The Gloaming is not at all what I expected it to be. A quietly mournful book of love and grief, it centres mostly around a family of five – boxer Peter, his ballerina wife Signe and their three children Islay, Mara and Barra –  living on a small island where people eventually turn to stone.
Why you would move your children to an island covered in stony old people was never fully explained. Nor was the actual turning to stone part, I wanted to know where this started and how, and why – but all we were told was that it happened. The description of how was excellent, with the slowing of movements and the stiffening of limbs alongside the gentle clouds of dust and the gradual slowing of time. We see glimpses of an outside world full of magic realism, rentable clockwork hearts, people growing antlers and hiding them under hats, alongside the normal working world of shops, boxing, ballet dancers and bar work. Again, however, we only see glimpses of stories that may or may not be true.
The main emotion I felt while reading this book was a sort of subdued sadness. Mourning, loss and broken hearts punctuate it from the very beginning, and when an unspeakable tragedy ruptures the family unit with scars both physical and mental, this sadness seems to settle over them all. Raised on sanitised fairy tales with happy endings, and a sea that takes only your confessions and never your lives, these are children to whom sorrow is an idea that has not occurred right up until it tears their world apart irreparably. They have two choices: run from it, or try to live with it, and neither can make the hurt go away.

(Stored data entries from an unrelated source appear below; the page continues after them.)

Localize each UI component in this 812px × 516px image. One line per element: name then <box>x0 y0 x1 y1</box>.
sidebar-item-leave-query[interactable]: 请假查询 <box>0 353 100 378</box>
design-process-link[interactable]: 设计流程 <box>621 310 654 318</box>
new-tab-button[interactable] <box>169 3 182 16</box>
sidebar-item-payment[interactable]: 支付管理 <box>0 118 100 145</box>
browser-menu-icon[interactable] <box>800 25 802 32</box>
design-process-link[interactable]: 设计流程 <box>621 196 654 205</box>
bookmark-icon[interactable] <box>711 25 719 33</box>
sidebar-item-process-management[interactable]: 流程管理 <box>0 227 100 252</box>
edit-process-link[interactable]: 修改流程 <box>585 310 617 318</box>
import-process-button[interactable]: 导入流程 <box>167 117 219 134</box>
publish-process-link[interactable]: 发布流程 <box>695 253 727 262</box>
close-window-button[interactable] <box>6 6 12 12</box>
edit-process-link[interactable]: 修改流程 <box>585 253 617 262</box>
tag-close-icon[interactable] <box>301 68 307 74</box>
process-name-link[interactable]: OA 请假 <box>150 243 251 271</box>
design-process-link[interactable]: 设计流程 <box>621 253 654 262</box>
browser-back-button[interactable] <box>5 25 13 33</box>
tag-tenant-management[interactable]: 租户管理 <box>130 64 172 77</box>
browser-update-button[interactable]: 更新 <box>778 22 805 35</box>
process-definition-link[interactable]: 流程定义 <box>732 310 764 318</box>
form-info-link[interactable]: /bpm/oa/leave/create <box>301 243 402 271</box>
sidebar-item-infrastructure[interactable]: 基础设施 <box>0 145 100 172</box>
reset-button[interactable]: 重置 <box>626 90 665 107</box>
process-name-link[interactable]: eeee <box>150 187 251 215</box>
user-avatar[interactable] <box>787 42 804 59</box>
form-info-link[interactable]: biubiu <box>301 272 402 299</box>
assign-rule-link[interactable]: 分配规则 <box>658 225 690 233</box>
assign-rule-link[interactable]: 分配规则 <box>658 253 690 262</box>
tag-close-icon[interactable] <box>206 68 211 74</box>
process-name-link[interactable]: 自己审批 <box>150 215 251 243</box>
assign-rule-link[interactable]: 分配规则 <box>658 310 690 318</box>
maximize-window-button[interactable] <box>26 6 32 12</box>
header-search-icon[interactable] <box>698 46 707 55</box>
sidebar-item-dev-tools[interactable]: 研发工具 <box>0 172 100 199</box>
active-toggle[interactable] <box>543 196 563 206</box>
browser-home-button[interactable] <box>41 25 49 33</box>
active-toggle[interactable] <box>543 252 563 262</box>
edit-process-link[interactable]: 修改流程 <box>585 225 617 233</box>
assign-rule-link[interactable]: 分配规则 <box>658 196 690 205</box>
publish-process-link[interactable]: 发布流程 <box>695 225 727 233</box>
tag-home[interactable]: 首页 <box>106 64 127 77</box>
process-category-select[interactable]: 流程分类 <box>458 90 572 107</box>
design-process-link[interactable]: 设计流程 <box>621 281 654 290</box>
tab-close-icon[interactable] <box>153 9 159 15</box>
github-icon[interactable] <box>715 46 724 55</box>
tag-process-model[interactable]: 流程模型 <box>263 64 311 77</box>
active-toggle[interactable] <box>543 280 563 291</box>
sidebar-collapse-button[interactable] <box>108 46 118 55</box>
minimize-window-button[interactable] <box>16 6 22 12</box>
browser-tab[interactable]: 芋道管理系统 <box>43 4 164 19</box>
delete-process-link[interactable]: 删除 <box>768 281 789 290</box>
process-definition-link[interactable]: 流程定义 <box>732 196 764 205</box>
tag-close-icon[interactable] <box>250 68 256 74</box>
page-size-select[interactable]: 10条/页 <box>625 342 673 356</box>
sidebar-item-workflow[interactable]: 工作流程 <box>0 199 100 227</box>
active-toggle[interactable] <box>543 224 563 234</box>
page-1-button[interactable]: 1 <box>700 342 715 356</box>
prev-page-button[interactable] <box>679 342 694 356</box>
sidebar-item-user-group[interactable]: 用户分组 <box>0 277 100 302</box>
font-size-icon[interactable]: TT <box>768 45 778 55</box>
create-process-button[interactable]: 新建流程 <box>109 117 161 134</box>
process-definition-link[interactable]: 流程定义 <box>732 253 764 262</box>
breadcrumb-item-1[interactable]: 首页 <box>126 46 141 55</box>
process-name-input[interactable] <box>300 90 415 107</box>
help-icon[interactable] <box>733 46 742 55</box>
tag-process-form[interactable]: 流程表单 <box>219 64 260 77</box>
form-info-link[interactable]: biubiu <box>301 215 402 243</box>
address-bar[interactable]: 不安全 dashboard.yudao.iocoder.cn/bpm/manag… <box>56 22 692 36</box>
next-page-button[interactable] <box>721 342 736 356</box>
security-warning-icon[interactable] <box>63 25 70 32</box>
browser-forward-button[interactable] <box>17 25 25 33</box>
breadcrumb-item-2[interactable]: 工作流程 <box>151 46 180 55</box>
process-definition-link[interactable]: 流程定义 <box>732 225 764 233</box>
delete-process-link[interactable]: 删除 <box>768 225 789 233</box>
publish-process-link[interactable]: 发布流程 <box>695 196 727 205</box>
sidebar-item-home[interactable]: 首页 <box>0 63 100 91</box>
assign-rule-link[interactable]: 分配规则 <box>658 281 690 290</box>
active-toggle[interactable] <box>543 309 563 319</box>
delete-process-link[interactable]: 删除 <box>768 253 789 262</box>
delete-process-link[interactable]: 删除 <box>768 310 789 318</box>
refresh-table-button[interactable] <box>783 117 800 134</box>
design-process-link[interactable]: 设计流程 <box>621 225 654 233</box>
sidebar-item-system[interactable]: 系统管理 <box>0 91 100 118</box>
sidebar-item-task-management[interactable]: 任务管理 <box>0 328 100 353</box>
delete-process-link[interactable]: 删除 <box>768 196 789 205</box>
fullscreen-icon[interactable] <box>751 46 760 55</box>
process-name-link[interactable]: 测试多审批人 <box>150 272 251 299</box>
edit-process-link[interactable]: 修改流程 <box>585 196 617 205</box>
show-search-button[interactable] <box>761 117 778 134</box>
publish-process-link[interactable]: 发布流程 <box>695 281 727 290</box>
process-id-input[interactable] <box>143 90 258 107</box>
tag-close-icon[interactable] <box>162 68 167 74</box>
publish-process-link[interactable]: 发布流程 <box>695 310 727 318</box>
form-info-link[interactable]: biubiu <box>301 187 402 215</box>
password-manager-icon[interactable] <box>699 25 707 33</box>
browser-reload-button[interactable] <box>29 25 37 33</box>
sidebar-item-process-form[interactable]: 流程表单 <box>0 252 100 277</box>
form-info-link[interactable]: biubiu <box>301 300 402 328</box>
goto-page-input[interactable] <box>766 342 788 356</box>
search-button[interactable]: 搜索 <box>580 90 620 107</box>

I enjoyed the elements of magic realism, and the nods to the unhappy women of folklore and fairy tales – women who had to be trapped in order to stay, who were ‘loved’ so much they were kidnapped, bought and sold, of missing children and loves that last a lifetime or burn bright and quickly like candle flames. With its endless winding guest houses, underground dwellings and the constant call to return to the sea, The Gloaming is a novel punctuated with fairy tale elements whilst also maintaining the steadfast realism of a family falling apart. However I felt something about this book was absent. Part of this was admittedly intentional, with the open ended ‘perhaps they were happy’ style plot within which very little is tied up, as in life. I think I went into it expecting it to be a very different book to what it turned out to be, more The Little Mermaid and less Oh god why is everybody so sad.

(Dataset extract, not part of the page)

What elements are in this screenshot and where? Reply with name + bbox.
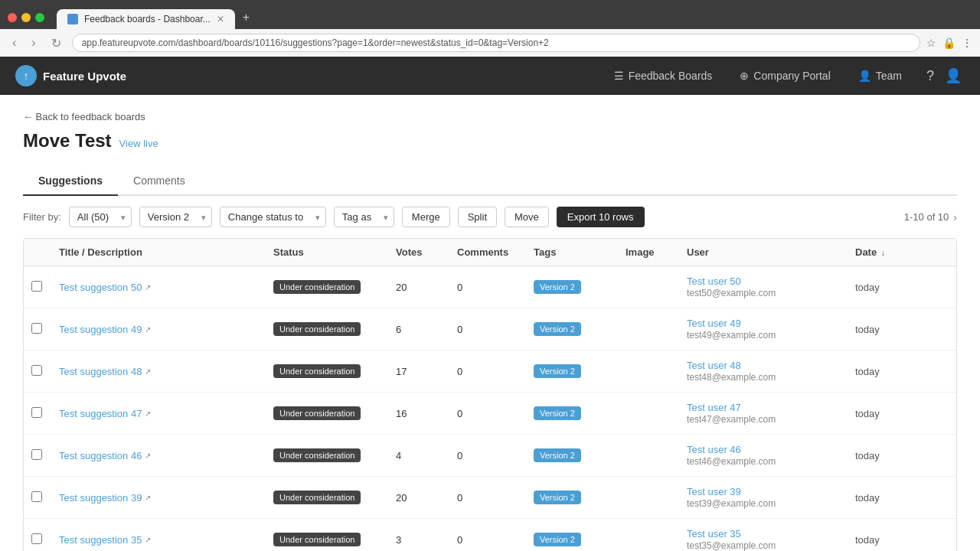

The novel focuses on Mara, physically and mentally scarred, living in a house that falls apart as quickly as it is fixed and reading book after book of deaths so she can turn back to the first page and have them all live again. Her life seems to be an eternal repetition of the same, sorrowful day until she meets the mysterious Pearl – a girl who has travelled the world performing, and who draws Mara into her life with promises of escape from the island and tales of love and adventure. In an island where nothing changes, she is something new, so of course falling in love with her is the most natural thing Mara could do. Of course this is a novel full of many forms of love, and not all of them are the same, and not all of them are happy forever. Or are they? I suppose that is the point. If we don’t know the ending, it can be whatever we want it to be. Personally, I’d like to think they were happy, but that’s because I’m tired of the media carousel of sad lesbians.

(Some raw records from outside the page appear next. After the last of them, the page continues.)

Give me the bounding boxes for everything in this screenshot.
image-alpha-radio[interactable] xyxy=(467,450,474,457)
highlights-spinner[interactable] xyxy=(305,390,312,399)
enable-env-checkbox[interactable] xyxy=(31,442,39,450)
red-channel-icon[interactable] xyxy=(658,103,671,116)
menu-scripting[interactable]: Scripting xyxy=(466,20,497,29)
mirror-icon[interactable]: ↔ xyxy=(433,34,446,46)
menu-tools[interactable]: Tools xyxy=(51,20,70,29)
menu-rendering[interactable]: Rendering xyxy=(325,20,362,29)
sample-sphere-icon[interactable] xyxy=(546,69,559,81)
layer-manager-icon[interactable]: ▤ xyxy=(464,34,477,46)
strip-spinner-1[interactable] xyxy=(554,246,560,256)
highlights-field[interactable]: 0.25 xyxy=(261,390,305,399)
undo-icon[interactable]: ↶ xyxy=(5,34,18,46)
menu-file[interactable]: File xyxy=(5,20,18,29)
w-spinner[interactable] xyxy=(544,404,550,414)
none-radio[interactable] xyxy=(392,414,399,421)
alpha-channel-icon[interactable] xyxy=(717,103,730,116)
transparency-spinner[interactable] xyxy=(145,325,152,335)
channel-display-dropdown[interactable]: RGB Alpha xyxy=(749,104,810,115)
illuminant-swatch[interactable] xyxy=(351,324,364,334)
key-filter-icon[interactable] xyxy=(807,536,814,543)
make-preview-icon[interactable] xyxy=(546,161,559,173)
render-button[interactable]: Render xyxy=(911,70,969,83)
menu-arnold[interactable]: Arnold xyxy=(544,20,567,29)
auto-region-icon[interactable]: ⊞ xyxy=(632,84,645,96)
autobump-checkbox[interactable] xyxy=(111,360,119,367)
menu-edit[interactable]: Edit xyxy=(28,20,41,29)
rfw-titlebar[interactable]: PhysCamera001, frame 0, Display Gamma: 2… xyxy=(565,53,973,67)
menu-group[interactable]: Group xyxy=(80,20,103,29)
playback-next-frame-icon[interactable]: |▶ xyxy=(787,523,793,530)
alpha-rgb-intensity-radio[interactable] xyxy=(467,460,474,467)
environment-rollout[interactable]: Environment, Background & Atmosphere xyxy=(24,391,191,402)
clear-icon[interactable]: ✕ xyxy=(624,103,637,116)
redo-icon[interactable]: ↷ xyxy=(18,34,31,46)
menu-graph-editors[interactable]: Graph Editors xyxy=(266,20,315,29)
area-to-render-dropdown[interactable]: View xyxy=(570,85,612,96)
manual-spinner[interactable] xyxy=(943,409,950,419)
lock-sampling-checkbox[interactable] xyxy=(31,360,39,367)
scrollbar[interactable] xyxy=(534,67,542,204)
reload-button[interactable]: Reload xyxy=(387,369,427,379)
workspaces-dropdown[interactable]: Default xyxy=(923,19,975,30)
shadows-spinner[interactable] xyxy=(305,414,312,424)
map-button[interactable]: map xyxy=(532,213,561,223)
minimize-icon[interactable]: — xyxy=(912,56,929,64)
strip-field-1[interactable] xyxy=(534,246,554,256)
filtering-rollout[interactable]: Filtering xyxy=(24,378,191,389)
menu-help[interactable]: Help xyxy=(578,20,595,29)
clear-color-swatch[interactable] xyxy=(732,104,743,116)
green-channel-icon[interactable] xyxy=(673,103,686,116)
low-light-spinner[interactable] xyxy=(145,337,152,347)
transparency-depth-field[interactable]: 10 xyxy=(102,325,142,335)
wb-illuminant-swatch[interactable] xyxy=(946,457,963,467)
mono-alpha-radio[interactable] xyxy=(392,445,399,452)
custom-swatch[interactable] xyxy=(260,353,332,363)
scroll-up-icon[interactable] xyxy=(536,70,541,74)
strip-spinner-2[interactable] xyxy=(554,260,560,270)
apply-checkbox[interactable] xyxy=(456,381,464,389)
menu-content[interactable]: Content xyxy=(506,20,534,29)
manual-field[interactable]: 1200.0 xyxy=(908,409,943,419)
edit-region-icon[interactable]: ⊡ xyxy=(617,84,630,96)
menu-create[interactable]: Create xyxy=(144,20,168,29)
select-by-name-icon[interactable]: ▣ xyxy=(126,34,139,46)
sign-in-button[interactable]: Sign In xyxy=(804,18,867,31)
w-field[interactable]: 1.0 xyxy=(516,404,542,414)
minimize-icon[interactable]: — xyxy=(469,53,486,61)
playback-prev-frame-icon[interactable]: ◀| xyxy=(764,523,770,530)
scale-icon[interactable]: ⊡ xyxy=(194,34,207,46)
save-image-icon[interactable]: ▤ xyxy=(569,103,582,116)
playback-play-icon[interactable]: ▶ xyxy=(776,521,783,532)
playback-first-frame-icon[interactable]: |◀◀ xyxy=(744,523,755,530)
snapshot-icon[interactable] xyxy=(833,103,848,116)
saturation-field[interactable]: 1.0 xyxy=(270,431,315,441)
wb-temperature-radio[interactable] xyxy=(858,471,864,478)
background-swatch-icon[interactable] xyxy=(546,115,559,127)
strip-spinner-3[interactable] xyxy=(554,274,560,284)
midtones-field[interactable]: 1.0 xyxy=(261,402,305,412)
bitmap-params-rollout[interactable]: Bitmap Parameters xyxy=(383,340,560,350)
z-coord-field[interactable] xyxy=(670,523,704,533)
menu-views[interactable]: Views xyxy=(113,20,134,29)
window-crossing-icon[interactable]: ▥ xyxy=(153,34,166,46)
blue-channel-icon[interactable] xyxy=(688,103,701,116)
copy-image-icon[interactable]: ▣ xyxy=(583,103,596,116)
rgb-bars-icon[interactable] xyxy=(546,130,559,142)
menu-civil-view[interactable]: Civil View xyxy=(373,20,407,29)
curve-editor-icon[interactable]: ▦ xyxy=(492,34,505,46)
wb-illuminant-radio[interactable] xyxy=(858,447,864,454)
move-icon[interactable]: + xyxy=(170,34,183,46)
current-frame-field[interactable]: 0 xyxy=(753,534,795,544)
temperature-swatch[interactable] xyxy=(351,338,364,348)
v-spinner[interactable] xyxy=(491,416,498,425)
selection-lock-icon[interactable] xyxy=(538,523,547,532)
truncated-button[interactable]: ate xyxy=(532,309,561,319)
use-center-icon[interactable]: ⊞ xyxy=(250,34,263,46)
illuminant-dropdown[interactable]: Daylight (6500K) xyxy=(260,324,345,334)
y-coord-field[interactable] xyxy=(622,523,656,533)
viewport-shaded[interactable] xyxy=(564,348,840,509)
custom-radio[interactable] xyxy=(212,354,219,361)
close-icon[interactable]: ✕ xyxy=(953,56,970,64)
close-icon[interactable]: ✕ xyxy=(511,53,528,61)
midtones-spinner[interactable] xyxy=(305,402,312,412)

None of the characters were hugely likeable 100% of the time – but again I sense this is sort of the point. Grief can be selfish, or lonely, or full of rage and irritability, progress and the inability to move. These characters experience their own kinds of grief, and they separate themselves from the world to experience it. Islay runs away to travel a world we don’t see, Signe tries to create the perfect home and fix what was broken, Peter tries to maintain the world there was before it felt apart and Mara, seeing nothing but her scars in the mirror, wants desperately to be someone else. This is, most of all, a lonely book, a colourful world muted by isolation.
Overall it was a book I struggled to fully mesh with, and perhaps that’s why I don’t really know what to make of it. I felt that for me, it was missing something. Perhaps I should reread it in future and see if the experience changes now I know what to expect. It’s still a beautifully written book, with a lesbian relationship that feels neither forced nor sensationalised, and just the right amount of magic to make you want more from the world its set in – it just left me with one unanswered question too many.
A copy of The Gloaming was provided by Netgalley in exchange for an honest and unbiased review.